Anytime that you have a website showing up with corrupted or misplaced images and text, emptying your cookies and cache, then restarting the browser usually helps.
CTRL+F5 works on most browsers but not all, and sometimes won't work fully on some Flash/HTML5/PHP/CSS heavy web pages.
When new pages are released, sometimes your antivirus will decide to block part or all of a page too. Be sure to add the domains to your antivirus exception list for the web sites that you use that you know are ok.
Also, if you are using an ad blocking program or plugin, you may have to disable those and refresh the pages that are giving you problems.
This answer, while sounding very intelligent, amounts to little more than nonsense meant to cover up incompetence. And if I get an infraction for saying this, then so be it. But I can't stand idly by and pretend like this answer is anything other than what I just said it is.
You released a new website today that resulted in many dozens of people on the forums stating the website was broken, myself included. I have been programming for more than 25 years, so I definitely know what I'm talking about on this subject and every language you haphazardly mentioned above to make it sound like you have a sophisticated website.
And while that number may not sound like many people, those are just the people I came across in the forums. No doubt, hundreds of people experienced this issue today. And what is sad about this is that it was completely preventable through some of the most basic programming concepts. There's no excuse for this.
And really, I don't care that much that you broke your own website. But I definitely take issue with you pretending like this was anything but your fault. If this is the kind of support/programming we can expect from PWE, then I was sorely mistaken when I thought that Cryptic set the bar pretty low.
sorry rswfire, but he's not incompetent, he's right. For the record, I use chrome, and STO's site works fine for me. If you're having problems at this point, they're on your end, not Cryptic's.
You may have been programming for 25 years, but I make a living troubleshooting computers. One of the most common problems with browsers is exactly what he mentioned. You may want to consider trying his advice before you start insulting him again.
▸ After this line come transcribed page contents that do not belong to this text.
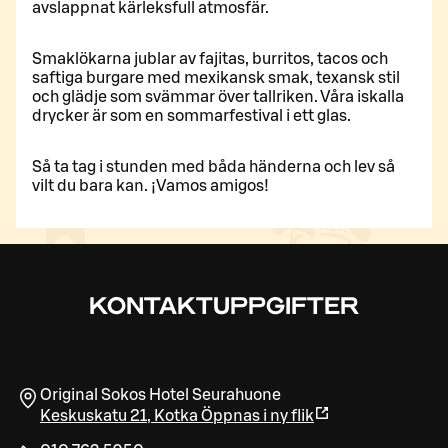
avslappnat kärleksfull atmosfär.
Smaklökarna jublar av fajitas, burritos, tacos och
saftiga burgare med mexikansk smak, texansk stil
och glädje som svämmar över tallriken. Våra iskalla
drycker är som en sommarfestival i ett glas.
Så ta tag i stunden med båda händerna och lev så
vilt du bara kan. ¡Vamos amigos!
KONTAKTUPPGIFTER
Original Sokos Hotel Seurahuone
Keskuskatu 21
,
Kotka
Öppnas i ny flik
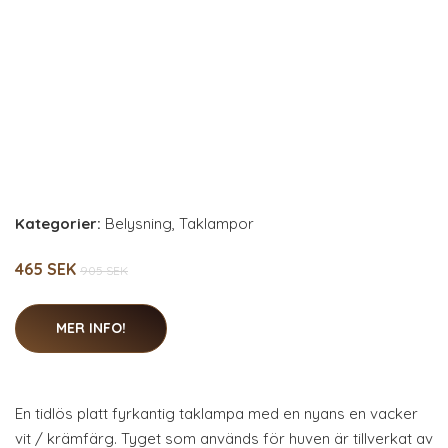
Kategorier:
Belysning
,
Taklampor
465 SEK
905 SEK
MER INFO!
En tidlös platt fyrkantig taklampa med en nyans en vacker
vit / krämfärg. Tyget som används för huven är tillverkat av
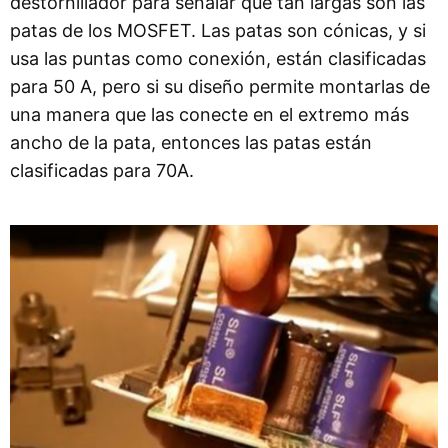
destornillador para señalar qué tan largas son las
patas de los MOSFET. Las patas son cónicas, y si
usa las puntas como conexión, están clasificadas
para 50 A, pero si su diseño permite montarlas de
una manera que las conecte en el extremo más
ancho de la pata, entonces las patas están
clasificadas para 70A.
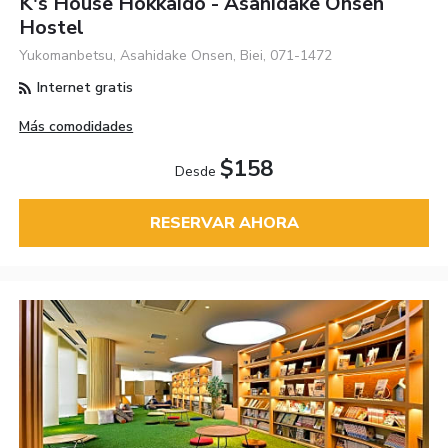
K's House Hokkaido - Asahidake Onsen
Hostel
Yukomanbetsu, Asahidake Onsen, Biei, 071-1472
Internet gratis
Más comodidades
$158
Desde
RESERVAR AHORA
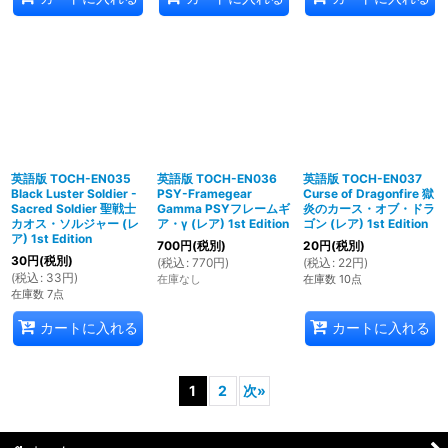
英語版 TOCH-EN035
英語版 TOCH-EN036
英語版 TOCH-EN037
Black Luster Soldier -
PSY-Framegear
Curse of Dragonfire 獄
Sacred Soldier 聖戦士
Gamma PSYフレームギ
炎のカース・オブ・ドラ
カオス・ソルジャー (レ
ア・γ (レア) 1st Edition
ゴン (レア) 1st Edition
ア) 1st Edition
700
円
(税別)
20
円
(税別)
30
円
(税別)
(
税込
:
770
円
)
(
税込
:
22
円
)
(
税込
:
33
円
)
在庫なし
在庫数 10点
在庫数 7点
カートに入れる
カートに入れる
1
2
次
»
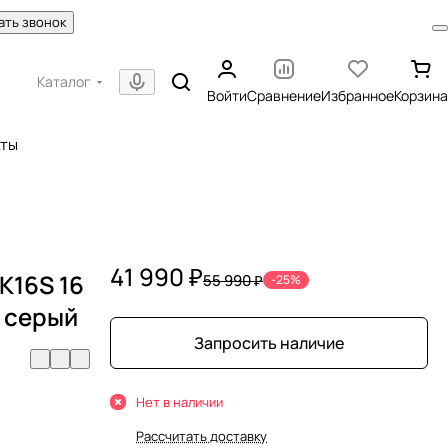
ать звонок
Каталог
Войти
Сравнение
Избранное
Корзина
кты
41 990 ₽
K16S 16
55 990 ₽
-25%
, серый
Запросить наличие
Нет в наличии
Рассчитать доставку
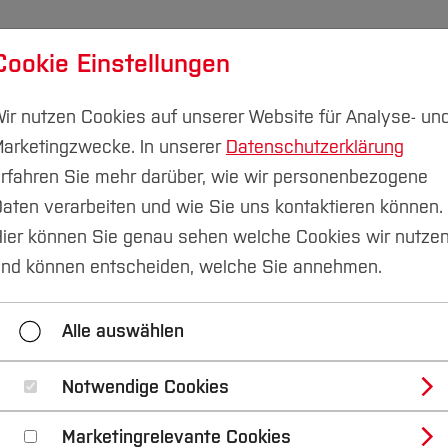
Cookie Einstellungen
udium
Forschung & Transfer
Nachhaltigkeit
I
ir nutzen Cookies auf unserer Website für Analyse- un
arketingzwecke. In unserer
Datenschutzerklärung
rfahren Sie mehr darüber, wie wir personenbezogene
aten verarbeiten und wie Sie uns kontaktieren können.
nschreiben
DoSV
ier können Sie genau sehen welche Cookies wir nutze
nd können entscheiden, welche Sie annehmen.
engänge
Bewerbungsportal
Unterlagen zur Eins
Alle auswählen
Abitur
Hochschul-& Studiengangwechsel
Zweit
FAQs
DoSV
Team & Sprechzeiten
Notwendige Cookies
Marketingrelevante Cookies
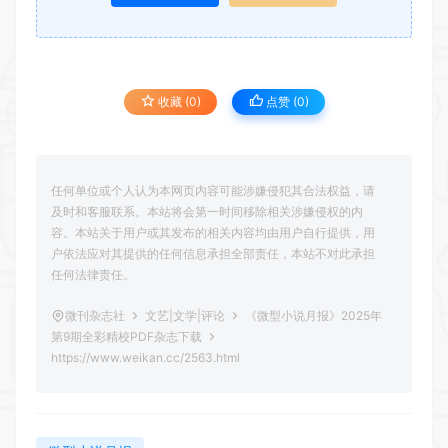
收藏 (0)
点赞 (
0
)
任何单位或个人认为本网页内容可能涉嫌侵犯其合法权益，请
及时和客服联系。本站将会第一时间移除相关涉嫌侵权的内
容。本站关于用户或其发布的相关内容均由用户自行提供，用
户依法应对其提供的任何信息承担全部责任，本站不对此承担
任何法律责任。
微刊杂志社
文艺|文学|评论
《微型小说月报》2025年
第9期全彩精校PDF杂志下载
https://www.weikan.cc/2563.html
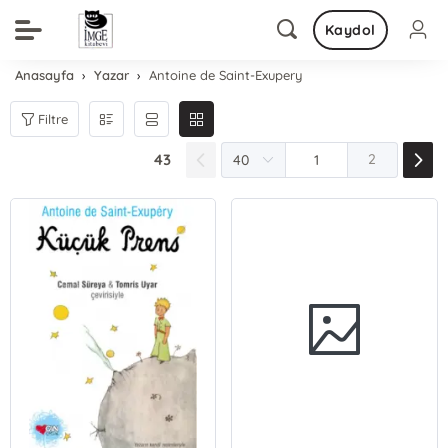
Kaydol
Anasayfa
Yazar
Antoine de Saint-Exupery
Filtre
43
2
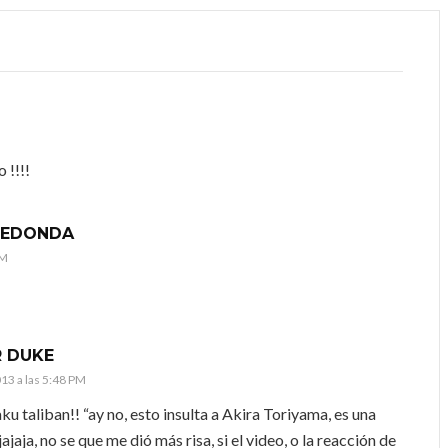
 !!!!
RREDONDA
PM
 DUKE
013 a las 5:48 PM
ku taliban!! “ay no, esto insulta a Akira Toriyama, es una
jajaja, no se que me dió más risa, si el video, o la reacción de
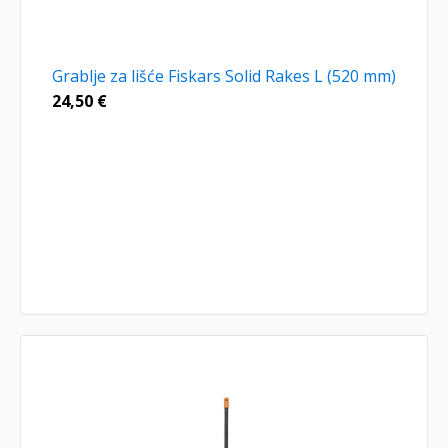
Grablje za lišće Fiskars Solid Rakes L (520 mm)
24,50
€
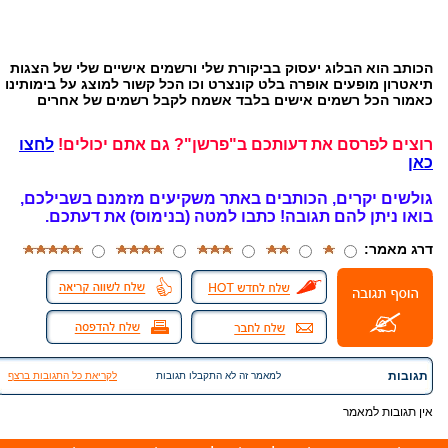
הכותב הוא הבלוג יעסוק בביקורת שלי ורשמים אישיים שלי של הצגות
תיאטרון מופעים אופרה בלט קונצרט וכו הכל קשור למוצג על בימותינו
כאמור הכל רשמים אישים בלבד אשמח לקבל רשמים של אחרים
רוצים לפרסם את דעותכם ב"פרשן"? גם אתם יכולים!
לחצו
כאן
גולשים יקרים, הכותבים באתר משקיעים מזמנם בשבילכם,
בואו ניתן להם תגובה!
כתבו למטה (בנימוס) את דעתכם.
דרג מאמר:
תגובות
למאמר זה לא התקבלו תגובות
לקריאת כל התגובות ברצף
אין תגובות למאמר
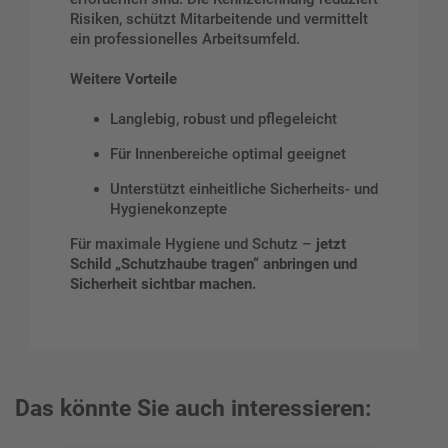
Risiken, schützt Mitarbeitende und vermittelt
ein professionelles Arbeitsumfeld.
Weitere Vorteile
Langlebig, robust und pflegeleicht
Für Innenbereiche optimal geeignet
Unterstützt einheitliche Sicherheits- und
Hygienekonzepte
Für maximale Hygiene und Schutz –
jetzt
Schild „Schutzhaube tragen“ anbringen und
Sicherheit sichtbar machen.
Das könnte Sie auch interessieren:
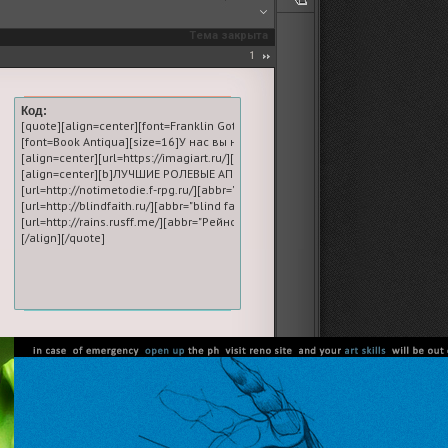
Тема закрыта
1
Код:
учшая школа Photoshop на просторах форумов.[/url][/size][/font]

c Medium][size=20][url=https://imagiart.ru/]Лучшая школа Photoshop на просторах 
[quote][align=center][font=Franklin Gothic Medium][size=20][url=https://imag
форумов, создавать и верстать дизайны, обрабатывать фото и работать с аним
аучитесь делать первоклассную графику для форумов, создавать и верстать диз
[font=Book Antiqua][size=16]У нас вы научитесь делать первоклассную гра
.png[/img][/url][/align]

g]https://forumstatic.ru/files/0019/f9/d4/50796.png[/img][/url][/align]

[align=center][url=https://imagiart.ru/][img]https://forumstatic.ru/files/0019/f
:[/b]

[align=center][b]ЛУЧШИЕ РОЛЕВЫЕ АПРЕЛЯ:[/b]

.png[/img][/abbr][/url]

O TIME TO DIE"][img]https://i.imgur.com/NgsFry1.png[/img][/abbr][/url]

[url=http://notimetodie.f-rpg.ru/][abbr="NO TIME TO DIE"][img]https://i.imgur.c
abbr][/url]

th"][img]https://i.imgur.com/YIc1GNm.png[/img][/abbr][/url]

[url=http://blindfaith.ru/][abbr="blind faith"][img]https://i.imgur.com/YIc1GNm.p
Y.png[/img][/abbr][/url]

Новая империя"][img]https://i.imgur.com/qV1lqFY.png[/img][/abbr][/url]

[url=http://rains.rusff.me/][abbr="Рейнс: Новая империя"][img]https://i.imgur.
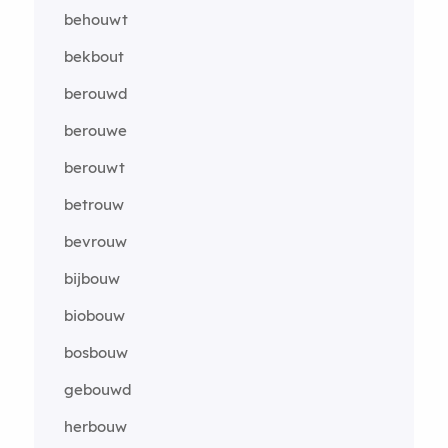
behouwt
bekbout
berouwd
berouwe
berouwt
betrouw
bevrouw
bijbouw
biobouw
bosbouw
gebouwd
herbouw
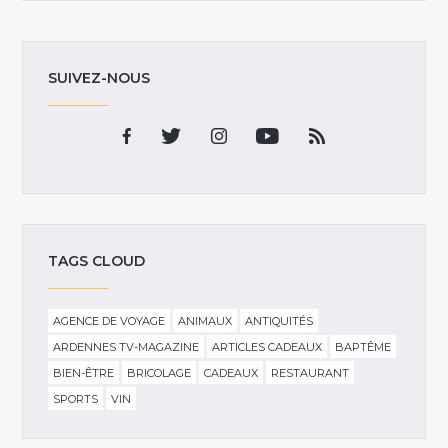
SUIVEZ-NOUS
TAGS CLOUD
AGENCE DE VOYAGE
ANIMAUX
ANTIQUITÉS
ARDENNES TV-MAGAZINE
ARTICLES CADEAUX
BAPTÊME
BIEN-ÊTRE
BRICOLAGE
CADEAUX
RESTAURANT
SPORTS
VIN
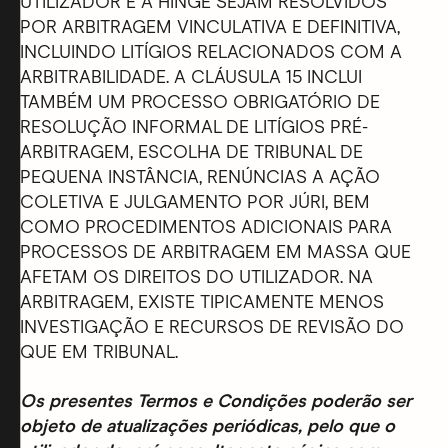
UTILIZADOR E A HINGE SEJAM RESOLVIDOS
POR ARBITRAGEM VINCULATIVA E DEFINITIVA,
INCLUINDO LITÍGIOS RELACIONADOS COM A
ARBITRABILIDADE. A CLÁUSULA 15 INCLUI
TAMBÉM UM PROCESSO OBRIGATÓRIO DE
RESOLUÇÃO INFORMAL DE LITÍGIOS PRÉ-
ARBITRAGEM, ESCOLHA DE TRIBUNAL DE
PEQUENA INSTÂNCIA, RENÚNCIAS A AÇÃO
COLETIVA E JULGAMENTO POR JÚRI, BEM
COMO PROCEDIMENTOS ADICIONAIS PARA
PROCESSOS DE ARBITRAGEM EM MASSA QUE
AFETAM OS DIREITOS DO UTILIZADOR. NA
ARBITRAGEM, EXISTE TIPICAMENTE MENOS
INVESTIGAÇÃO E RECURSOS DE REVISÃO DO
QUE EM TRIBUNAL.
Os presentes Termos e Condições poderão ser
objeto de atualizações periódicas, pelo que o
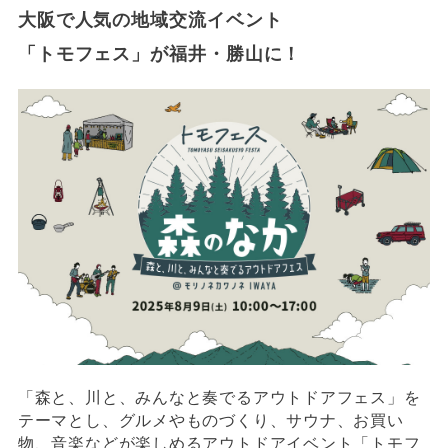
大阪で人気の地域交流イベント
「トモフェス」が福井・勝山に！
「森と、川と、みんなと奏でるアウトドアフェス」を
テーマとし、グルメやものづくり、サウナ、お買い
物、音楽などが楽しめるアウトドアイベント「トモフ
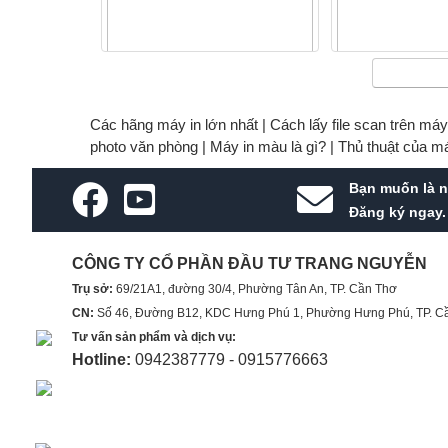
Combo Bình xịt chữa cháy mini
Túi Home Kit TN0
(500ml) & Búa thoát hiểm ô tô
PCCC cho mọ
Các hãng máy in lớn nhất |
Cách lấy file scan trên má
photo văn phòng |
Máy in màu là gì? |
Thủ thuật của m
290.000 VNĐ
2.600.0
Bạn muốn là n
Đăng ký ngay.
CÔNG TY CỔ PHẦN ĐẦU TƯ TRANG NGUYỄN
Trụ sở:
69/21A1, đường 30/4, Phường Tân An, TP. Cần Thơ
CN:
Số 46, Đường B12, KDC Hưng Phú 1, Phường Hưng Phú, TP. C
Tư vấn sản phẩm và dịch vụ:
Hotline:
0942387779 - 0915776663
I know the Cryptic and PW web teams go through a ton of checks for things, but it is impossible to test on millions of possible configurations.
Player demographics for Free to Play games versus subscription based varies somewhat, so we try to explain things so that most audiences will be able to get the general idea, or at least guide them into the right direction to help fix their problem.
Most web dev for many websites test strictly for IE 8 and 9 (little bit of 7) and Firefox. Opera, Chrome, and Safari are often not the priority.
If Chrome isn't working for you, please try another browser if our suggestions aren't working.
The problem is you put new resources at the old location and so the browsers still had the old resources cached. There is a way to prevent this problem 100% of the time so there are no issues. If you change an image, css, js or any other resource file give it a new url that you have not used before.
What I suggest is putting a version number in a url and setting it to cache forever. That way your website always works for people, you never run into outdated cache versions and the pages run insanely faster.
I have taken some websites from 10 seconds load times to .5 seconds just doing this kind of stuff.
What exactly did you try in the information presented to you?
What changes to your software did you make?
What browsers and version numbers did you try it on?
What errors did you get?
It is not a browser version issue since refreshing the page fixes it. The issue is new resources served at the old urls that have already been cached by browsers. Some browsers just cache a little more aggressively then others and how aggressively they cache is also based on how fast your connection is. If a resource takes too long to grab the browser can decide to use a local copy.
I have not seen any browser recently violate caching instructions though. The odds are your older resources where set as cache-able resources and did not require immediate re-validation so when you put in your new resources at the old urls the older data was used.
Many things are being transferred and moved around during the transition, so whatever is in your browser cache may have to be refreshed every few days or more if your browser doesn't do it or you don't restart your PC or browser.